## Task requirements
Among the entries below, find each line with "Affaires" and show it.

*** Opening Exercise data ***

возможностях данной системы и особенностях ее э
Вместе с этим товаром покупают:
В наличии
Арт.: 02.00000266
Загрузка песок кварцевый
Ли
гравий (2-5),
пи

*** Closing Exercise data ***
*** Opening Exercise data ***

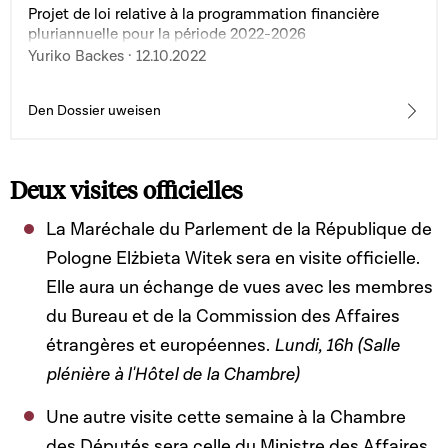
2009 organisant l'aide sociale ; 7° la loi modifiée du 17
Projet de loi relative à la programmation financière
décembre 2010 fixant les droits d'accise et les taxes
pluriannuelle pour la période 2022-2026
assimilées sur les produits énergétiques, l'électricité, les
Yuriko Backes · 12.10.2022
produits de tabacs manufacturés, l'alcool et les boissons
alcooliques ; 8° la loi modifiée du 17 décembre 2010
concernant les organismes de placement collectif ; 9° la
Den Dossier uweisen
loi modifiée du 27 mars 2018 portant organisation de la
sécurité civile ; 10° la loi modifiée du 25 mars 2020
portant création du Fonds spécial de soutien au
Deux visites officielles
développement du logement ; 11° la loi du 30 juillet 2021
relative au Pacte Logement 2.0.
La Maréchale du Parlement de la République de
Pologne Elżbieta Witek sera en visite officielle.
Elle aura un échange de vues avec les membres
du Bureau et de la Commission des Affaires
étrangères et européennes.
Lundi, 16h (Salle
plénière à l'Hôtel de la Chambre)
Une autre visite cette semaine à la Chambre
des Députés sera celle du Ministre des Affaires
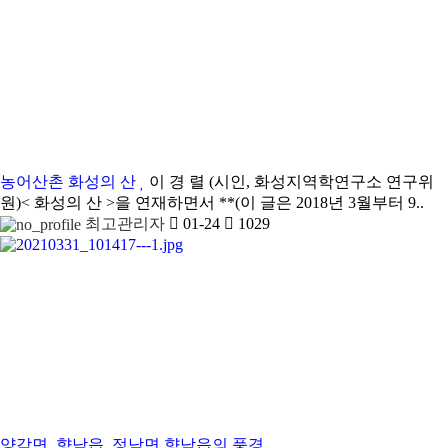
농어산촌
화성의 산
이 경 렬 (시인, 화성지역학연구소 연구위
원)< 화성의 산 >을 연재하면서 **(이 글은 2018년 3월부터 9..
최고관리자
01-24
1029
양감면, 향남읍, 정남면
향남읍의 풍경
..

*** Closing Exercise data ***

## Response
du Bureau et de la Commission des Affaires
des Députés sera celle du Ministre des Affaires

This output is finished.